- To do -
Give the entries again exactly. Skip the pictures.

__________

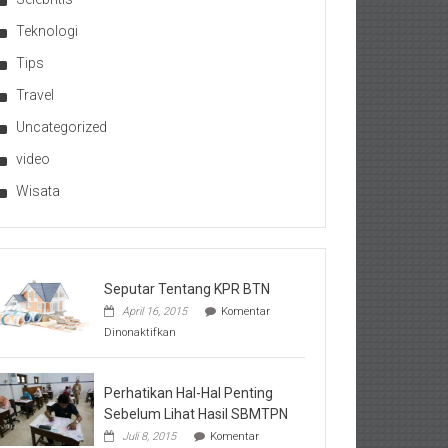
Teknologi
Tips
Travel
Uncategorized
video
Wisata
Seputar Tentang KPR BTN
April 16, 2015
Komentar
pada
Dinonaktifkan
Seputar
Tentang
KPR
BTN
Perhatikan Hal-Hal Penting
Sebelum Lihat Hasil SBMTPN
Juli 8, 2015
Komentar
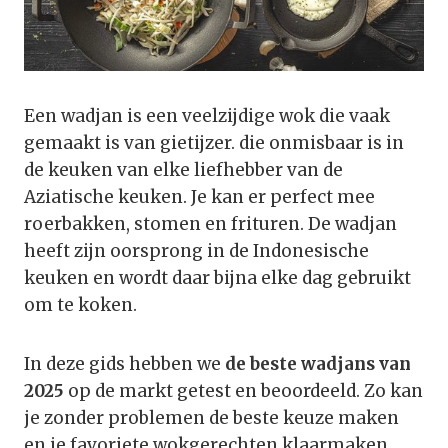
Een wadjan is een veelzijdige wok die vaak
gemaakt is van gietijzer. die onmisbaar is in
de keuken van elke liefhebber van de
Aziatische keuken. Je kan er perfect mee
roerbakken, stomen en frituren. De wadjan
heeft zijn oorsprong in de Indonesische
keuken en wordt daar bijna elke dag gebruikt
om te koken.
In deze gids hebben we
de beste wadjans van
2025
op de markt getest en beoordeeld. Zo kan
je zonder problemen de beste keuze maken
en je favoriete wokgerechten klaarmaken.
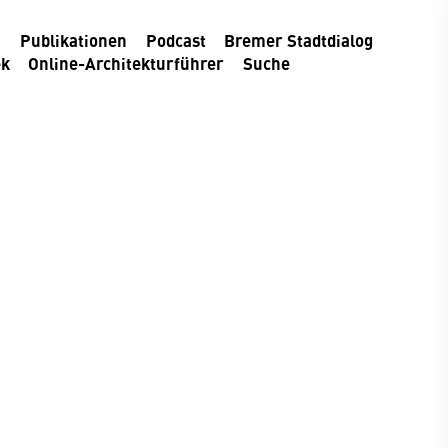
m
Publikationen
Podcast
Bremer Stadtdialog
ek
Online-Architekturführer
Suche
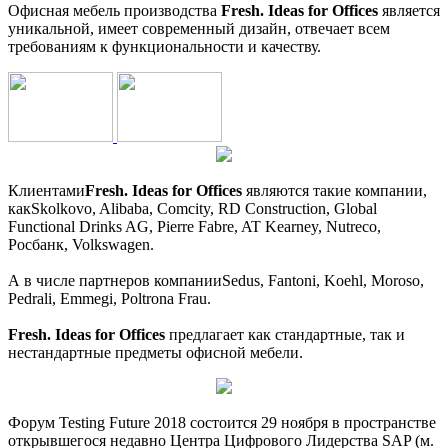
Офисная мебель производства
Fresh. Ideas for Offices
является
уникальной, имеет современный дизайн, отвечает всем
требованиям к функциональности и качеству.
Клиентами
Fresh. Ideas for Offices
являются такие компании,
какSkolkovo, Alibaba, Comcity, RD Construction, Global
Functional Drinks AG, Pierre Fabre, AT Kearney, Nutreco,
Росбанк, Volkswagen.
А в числе партнеров компанииSedus, Fantoni, Koehl, Moroso,
Pedrali, Emmegi, Poltrona Frau.
Fresh. Ideas for Offices
предлагает как стандартные, так и
нестандартные предметы офисной мебели.
Форум Testing Future 2018 состоится 29 ноября в пространстве
открывшегося недавно Центра Цифрового Лидерства SAP (м.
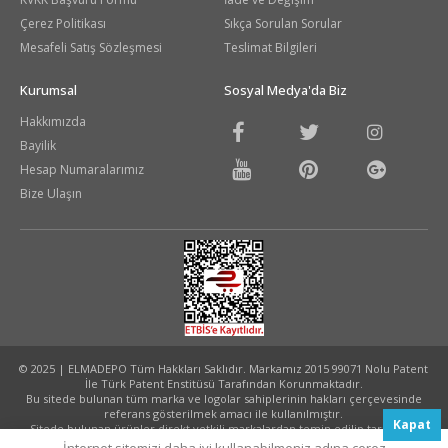
Çerez Politikası
Sıkça Sorulan Sorular
Mesafeli Satış Sözleşmesi
Teslimat Bilgileri
Kurumsal
Sosyal Medya'da Biz
Hakkımızda
Bayilik
Hesap Numaralarımız
Bize Ulaşın
© 2025 | ELMADEPO Tüm Hakkları Saklıdır. Markamız 2015 99071 Nolu Patent
İle Türk Patent Enstitüsü Tarafından Korunmaktadır.
Bu sitede bulunan tüm marka ve logolar sahiplerinin hakları çerçevesinde
referans gösterilmek amacı ile kullanılmıştır.
Kapat
Sitede bulunan ürünler direkt yetkili markalardan temin edilip tarafınıza
ulaştırılmaktadır.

__________

- Answer to this exercise -
Teknologi
Tips
Travel
Uncategorized
video
Wisata
Seputar Tentang KPR BTN
April 16, 2015
Komentar
pada
Dinonaktifkan
Seputar
Tentang
KPR
BTN
Perhatikan Hal-Hal Penting
Sebelum Lihat Hasil SBMTPN
Juli 8, 2015
Komentar
Een wadjan is een veelzijdige wok die vaak
gemaakt is van gietijzer. die onmisbaar is in
de keuken van elke liefhebber van de
Aziatische keuken. Je kan er perfect mee
roerbakken, stomen en frituren. De wadjan
heeft zijn oorsprong in de Indonesische
keuken en wordt daar bijna elke dag gebruikt
om te koken.
In deze gids hebben we
de beste wadjans van
2025
op de markt getest en beoordeeld. Zo kan
je zonder problemen de beste keuze maken
en je favoriete wokgerechten klaarmaken.
m
Publikationen
Podcast
Bremer Stadtdialog
ek
Online-Architekturführer
Suche
Офисная мебель производства
Fresh. Ideas for Offices
является
уникальной, имеет современный дизайн, отвечает всем
требованиям к функциональности и качеству.
Клиентами
Fresh. Ideas for Offices
являются такие компании,
какSkolkovo, Alibaba, Comcity, RD Construction, Global
Functional Drinks AG, Pierre Fabre, AT Kearney, Nutreco,
Росбанк, Volkswagen.
А в числе партнеров компанииSedus, Fantoni, Koehl, Moroso,
Pedrali, Emmegi, Poltrona Frau.
Fresh. Ideas for Offices
предлагает как стандартные, так и
нестандартные предметы офисной мебели.
Форум Testing Future 2018 состоится 29 ноября в пространстве
открывшегося недавно Центра Цифрового Лидерства SAP (м.
Çerez Politikası
Sıkça Sorulan Sorular
Mesafeli Satış Sözleşmesi
Teslimat Bilgileri
Kurumsal
Sosyal Medya'da Biz
Hakkımızda
Bayilik
Hesap Numaralarımız
Bize Ulaşın
© 2025 | ELMADEPO Tüm Hakkları Saklıdır. Markamız 2015 99071 Nolu Patent
İle Türk Patent Enstitüsü Tarafından Korunmaktadır.
Bu sitede bulunan tüm marka ve logolar sahiplerinin hakları çerçevesinde
referans gösterilmek amacı ile kullanılmıştır.
Kapat
Sitede bulunan ürünler direkt yetkili markalardan temin edilip tarafınıza
ulaştırılmaktadır.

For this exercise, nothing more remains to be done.